TASK DIRECTIONS –
Leave every picture out, and write out the remaining entries exactly.

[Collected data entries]
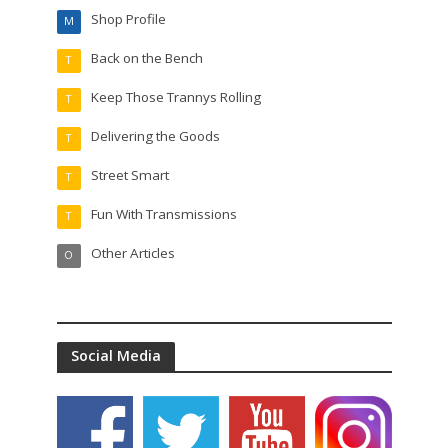
Shop Profile
M
Back on the Bench
T
Keep Those Trannys Rolling
T
Delivering the Goods
T
Street Smart
T
Fun With Transmissions
T
Other Articles
O
Social Media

SOLUTION –
Shop Profile
M
Back on the Bench
T
Keep Those Trannys Rolling
T
Delivering the Goods
T
Street Smart
T
Fun With Transmissions
T
Other Articles
O
Social Media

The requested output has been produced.